# [What you will do]
The records below are to be transcribed exactly, with the pictures removed.

Input data: Begin

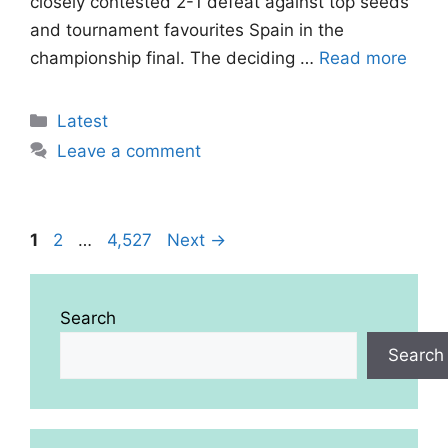
closely contested 2-1 defeat against top seeds
and tournament favourites Spain in the
championship final. The deciding …
Read more
Categories
Latest
Leave a comment
Page
Page
Page
1
2
…
4,527
Next
→
Search
Search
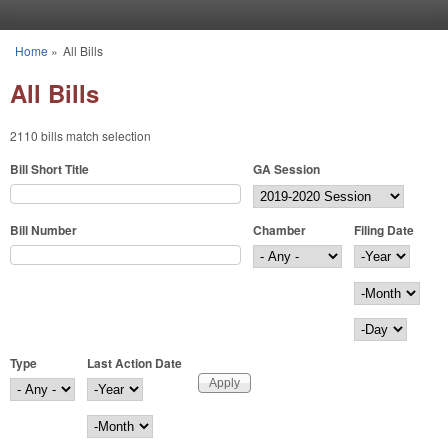
Skip to main content
Home
»
All Bills
You are here
All Bills
2110 bills match selection
Bill Short Title
GA Session
Bill Number
Chamber
Filing Date
Filing Date
Year
Month
Day
Type
Last Action Date
Last Action Date
Year
Month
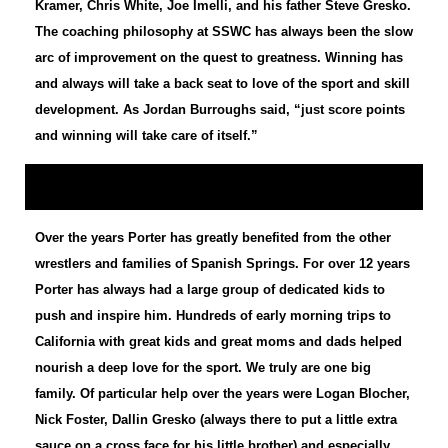
Kramer, Chris White, Joe Imelli, and his father Steve Gresko.
The coaching philosophy at SSWC has always been the slow
arc of improvement on the quest to greatness. Winning has
and always will take a back seat to love of the sport and skill
development. As Jordan Burroughs said, “just score points
and winning will take care of itself.”
Over the years Porter has greatly benefited from the other
wrestlers and families of Spanish Springs. For over 12 years
Porter has always had a large group of dedicated kids to
push and inspire him. Hundreds of early morning trips to
California with great kids and great moms and dads helped
nourish a deep love for the sport. We truly are one big
family. Of particular help over the years were Logan Blocher,
Nick Foster, Dallin Gresko (always there to put a little extra
sauce on a cross face for his little brother) and especially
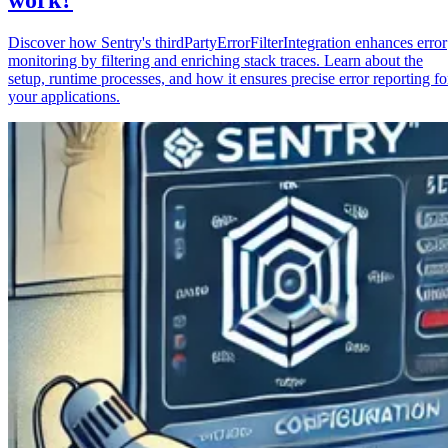
Discover how Sentry's thirdPartyErrorFilterIntegration enhances error
monitoring by filtering and enriching stack traces. Learn about the
setup, runtime processes, and how it ensures precise error reporting fo
your applications.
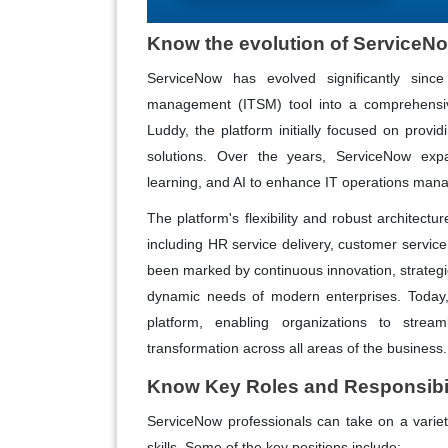
Know the evolution of ServiceN
ServiceNow has evolved significantly since
management (ITSM) tool into a comprehensiv
Luddy, the platform initially focused on provi
solutions. Over the years, ServiceNow expan
learning, and AI to enhance IT operations m
The platform's flexibility and robust architectu
including HR service delivery, customer servic
been marked by continuous innovation, strategi
dynamic needs of modern enterprises. Today, 
platform, enabling organizations to stream
transformation across all areas of the business.
Know Key Roles and Responsibil
ServiceNow professionals can take on a variety 
skills. Some of the key positions include:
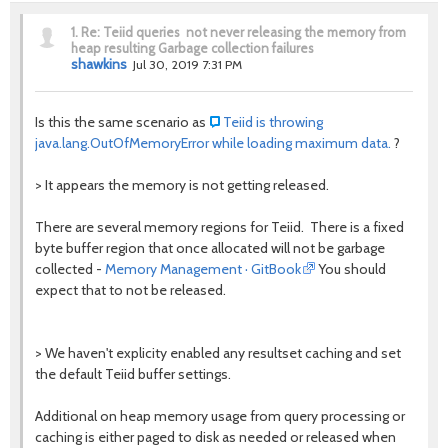
1.
Re: Teiid queries not never releasing the memory from
heap resulting Garbage collection failures
shawkins
Jul 30, 2019 7:31 PM
Is this the same scenario as
Teiid is throwing
java.lang.OutOfMemoryError while loading maximum data.
?
>
It appears the memory is not getting released.
There are several memory regions for Teiid. There is a fixed
byte buffer region that once allocated will not be garbage
collected -
Memory Management · GitBook
You should
expect that to not be released.
> We haven't explicity enabled any resultset caching and set
the default Teiid buffer settings.
Additional on heap memory usage from query processing or
caching is either paged to disk as needed or released when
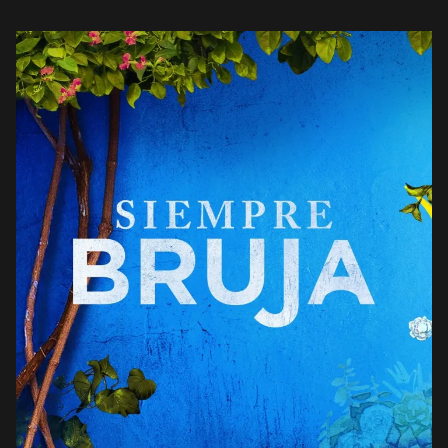
what’s about to go down in […]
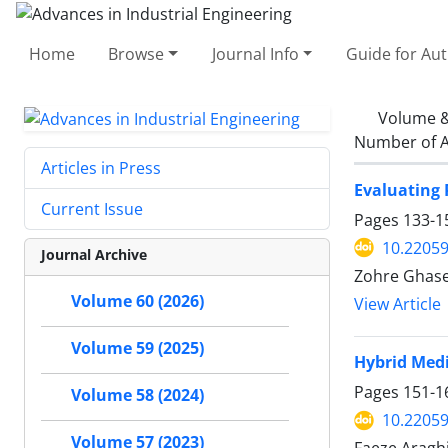
Home
Browse
Journal Info
Guide for Au
Volume &
Number of A
Articles in Press
Evaluating 
Current Issue
Pages
133-1
10.22059
Journal Archive
Zohre Ghase
Volume 60 (2026)
View Article
Volume 59 (2025)
Hybrid Medi
Pages
151-1
Volume 58 (2024)
10.22059
Volume 57 (2023)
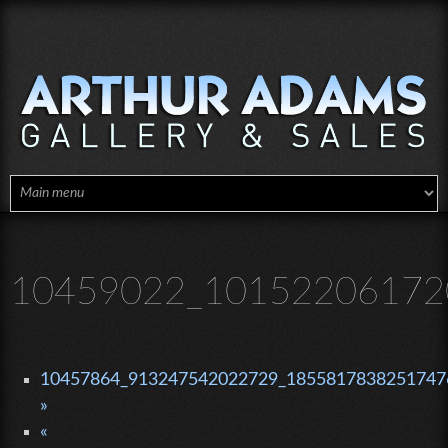
Skip to main content
10459022_10152206172
10457864_913247542022729_18558178382517476
»
«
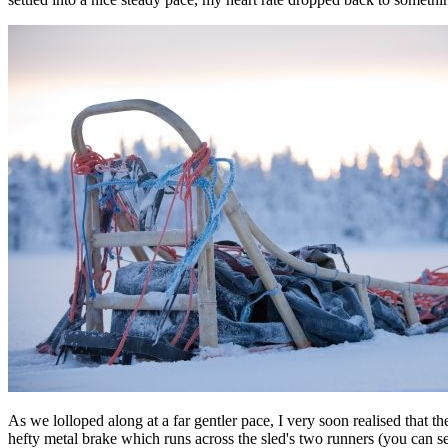
As we lolloped along at a far gentler pace, I very soon realised that th
hefty metal brake which runs across the sled's two runners (you can see i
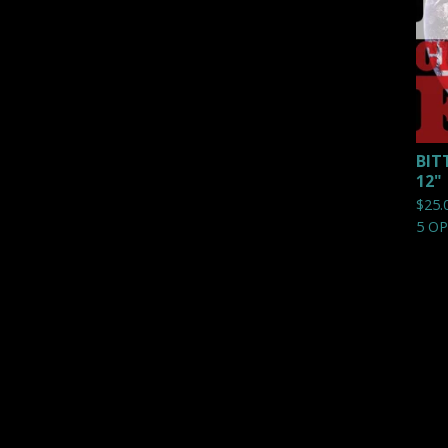
BIT
12"
$
25.
5 O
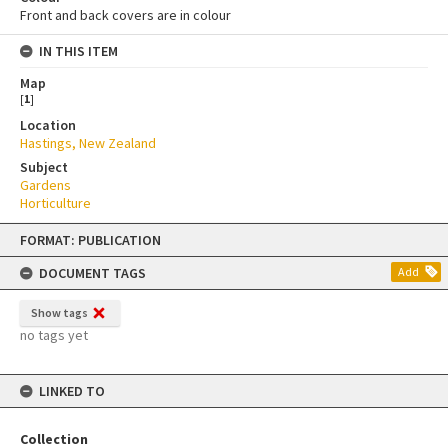
Front and back covers are in colour
IN THIS ITEM
Map
[
1
]
Location
Hastings, New Zealand
Subject
Gardens
Horticulture
Skip
FORMAT: PUBLICATION
to
content
DOCUMENT TAGS
Add
Show tags
no tags yet
LINKED TO
Collection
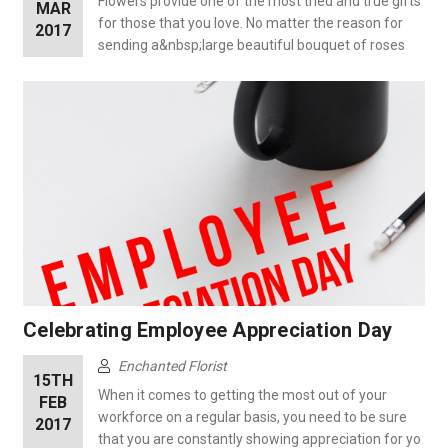
Flowers provide one of the most tried and true gifts
MAR
for those that you love. No matter the reason for
2017
sending a&nbsp;large beautiful bouquet of roses
Celebrating Employee Appreciation Day
Enchanted Florist
15TH
When it comes to getting the most out of your
FEB
workforce on a regular basis, you need to be sure
2017
that you are constantly showing appreciation for yo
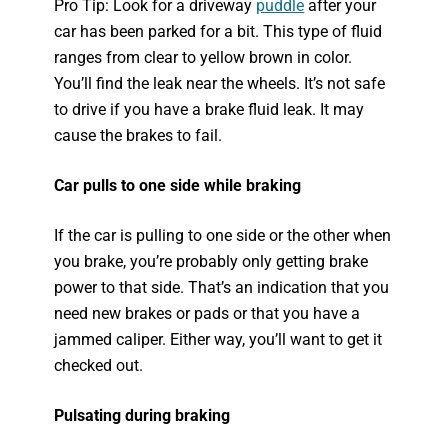
Pro Tip: Look for a driveway
puddle
after your
car has been parked for a bit. This type of fluid
ranges from clear to yellow brown in color.
You’ll find the leak near the wheels. It’s not safe
to drive if you have a brake fluid leak. It may
cause the brakes to fail.
Car pulls to one side while braking
If the car is pulling to one side or the other when
you brake, you’re probably only getting brake
power to that side. That’s an indication that you
need new brakes or pads or that you have a
jammed caliper. Either way, you’ll want to get it
checked out.
Pulsating during braking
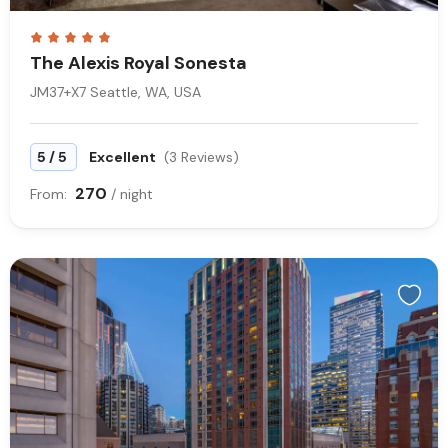
The Alexis Royal Sonesta
JM37+X7 Seattle, WA, USA
/
5
5
Excellent
(3 Reviews)
270
From:
/ night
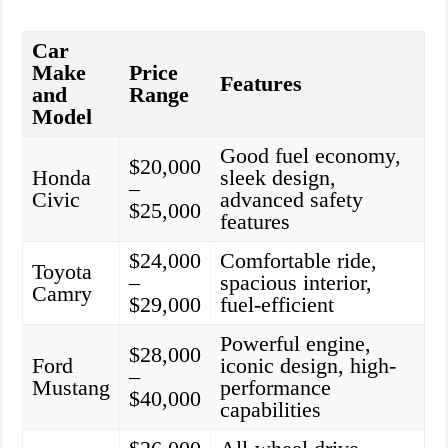
Car
Make
Price
Features
and
Range
Model
Good fuel economy,
$20,000
Honda
sleek design,
–
Civic
advanced safety
$25,000
features
$24,000
Comfortable ride,
Toyota
–
spacious interior,
Camry
$29,000
fuel-efficient
Powerful engine,
$28,000
Ford
iconic design, high-
–
Mustang
performance
$40,000
capabilities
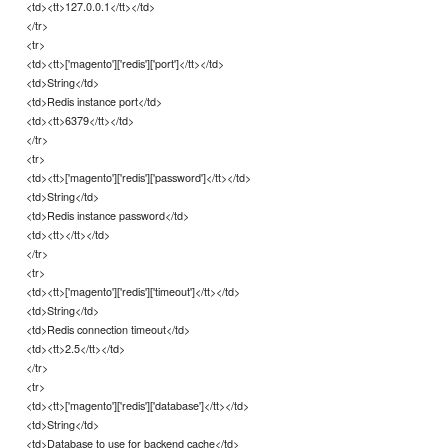
<td><tt>127.0.0.1</tt></td>
</tr>
<tr>
<td><tt>['magento']['redis']['port']</tt></td>
<td>String</td>
<td>Redis instance port</td>
<td><tt>6379</tt></td>
</tr>
<tr>
<td><tt>['magento']['redis']['password']</tt></td>
<td>String</td>
<td>Redis instance password</td>
<td><tt></tt></td>
</tr>
<tr>
<td><tt>['magento']['redis']['timeout']</tt></td>
<td>String</td>
<td>Redis connection timeout</td>
<td><tt>2.5</tt></td>
</tr>
<tr>
<td><tt>['magento']['redis']['database']</tt></td>
<td>String</td>
<td>Database to use for backend cache</td>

Input data: End

# [Answer to the problem]
closely contested 2-1 defeat against top seeds
and tournament favourites Spain in the
championship final. The deciding …
Read more
Categories
Latest
Leave a comment
Page
Page
Page
1
2
…
4,527
Next
→
Search
Search
Skip to main content
Home
»
All Bills
You are here
All Bills
2110 bills match selection
Bill Short Title
GA Session
Bill Number
Chamber
Filing Date
Filing Date
Year
Month
Day
Type
Last Action Date
Last Action Date
Year
Month
Kramer, Chris White, Joe Imelli, and his father Steve Gresko.
The coaching philosophy at SSWC has always been the slow
arc of improvement on the quest to greatness. Winning has
and always will take a back seat to love of the sport and skill
development. As Jordan Burroughs said, “just score points
and winning will take care of itself.”
Over the years Porter has greatly benefited from the other
wrestlers and families of Spanish Springs. For over 12 years
Porter has always had a large group of dedicated kids to
push and inspire him. Hundreds of early morning trips to
California with great kids and great moms and dads helped
nourish a deep love for the sport. We truly are one big
family. Of particular help over the years were Logan Blocher,
Nick Foster, Dallin Gresko (always there to put a little extra
sauce on a cross face for his little brother) and especially
Discover how Sentry's thirdPartyErrorFilterIntegration enhances error
monitoring by filtering and enriching stack traces. Learn about the
setup, runtime processes, and how it ensures precise error reporting fo
your applications.
Know the evolution of ServiceN
ServiceNow has evolved significantly since
management (ITSM) tool into a comprehensiv
Luddy, the platform initially focused on provi
solutions. Over the years, ServiceNow expan
learning, and AI to enhance IT operations m
The platform's flexibility and robust architectu
including HR service delivery, customer servic
been marked by continuous innovation, strategi
dynamic needs of modern enterprises. Today, 
platform, enabling organizations to stream
transformation across all areas of the business.
Know Key Roles and Responsibil
ServiceNow professionals can take on a variety 
skills. Some of the key positions include:
1.
Re: Teiid queries not never releasing the memory from
heap resulting Garbage collection failures
shawkins
Jul 30, 2019 7:31 PM
Is this the same scenario as
Teiid is throwing
java.lang.OutOfMemoryError while loading maximum data.
?
>
It appears the memory is not getting released.
There are several memory regions for Teiid. There is a fixed
byte buffer region that once allocated will not be garbage
collected -
Memory Management · GitBook
You should
expect that to not be released.
> We haven't explicity enabled any resultset caching and set
the default Teiid buffer settings.
Additional on heap memory usage from query processing or
caching is either paged to disk as needed or released when
what’s about to go down in […]
Home
Browse
Journal Info
Guide for Au
Volume &
Number of A
Articles in Press
Evaluating 
Current Issue
Pages
133-1
10.22059
Journal Archive
Zohre Ghase
Volume 60 (2026)
View Article
Volume 59 (2025)
Hybrid Medi
Pages
151-1
Volume 58 (2024)
10.22059
Volume 57 (2023)
Skip to main content
10459022_10152206172
10457864_913247542022729_18558178382517476
»
«
As we lolloped along at a far gentler pace, I very soon realised that th
hefty metal brake which runs across the sled's two runners (you can see i
BIT
12"
$
25.
5 O
Front and back covers are in colour
IN THIS ITEM
Map
[
1
]
Location
Hastings, New Zealand
Subject
Gardens
Horticulture
Skip
FORMAT: PUBLICATION
to
content
DOCUMENT TAGS
Add
Show tags
no tags yet
LINKED TO
Collection
Flowers provide one of the most tried and true gifts
MAR
for those that you love. No matter the reason for
2017
sending a&nbsp;large beautiful bouquet of roses
Celebrating Employee Appreciation Day
Enchanted Florist
15TH
When it comes to getting the most out of your
FEB
workforce on a regular basis, you need to be sure
2017
that you are constantly showing appreciation for yo
Pro Tip: Look for a driveway
puddle
after your
car has been parked for a bit. This type of fluid
ranges from clear to yellow brown in color.
You’ll find the leak near the wheels. It’s not safe
to drive if you have a brake fluid leak. It may
cause the brakes to fail.
Car pulls to one side while braking
If the car is pulling to one side or the other when
you brake, you’re probably only getting brake
power to that side. That’s an indication that you
need new brakes or pads or that you have a
jammed caliper. Either way, you’ll want to get it
checked out.
Pulsating during braking
The Alexis Royal Sonesta
JM37+X7 Seattle, WA, USA
/
5
5
Excellent
(3 Reviews)
270
From:
/ night
Car
Make
Price
Features
and
Range
Model
Good fuel economy,
$20,000
Honda
sleek design,
–
Civic
advanced safety
$25,000
features
$24,000
Comfortable ride,
Toyota
–
spacious interior,
Camry
$29,000
fuel-efficient
Powerful engine,
$28,000
Ford
iconic design, high-
–
Mustang
performance
$40,000
capabilities
<td><tt>127.0.0.1</tt></td>
</tr>
<tr>
<td><tt>['magento']['redis']['port']</tt></td>
<td>String</td>
<td>Redis instance port</td>
<td><tt>6379</tt></td>
</tr>
<tr>
<td><tt>['magento']['redis']['password']</tt></td>
<td>String</td>
<td>Redis instance password</td>
<td><tt></tt></td>
</tr>
<tr>
<td><tt>['magento']['redis']['timeout']</tt></td>
<td>String</td>
<td>Redis connection timeout</td>
<td><tt>2.5</tt></td>
</tr>
<tr>
<td><tt>['magento']['redis']['database']</tt></td>
<td>String</td>
<td>Database to use for backend cache</td>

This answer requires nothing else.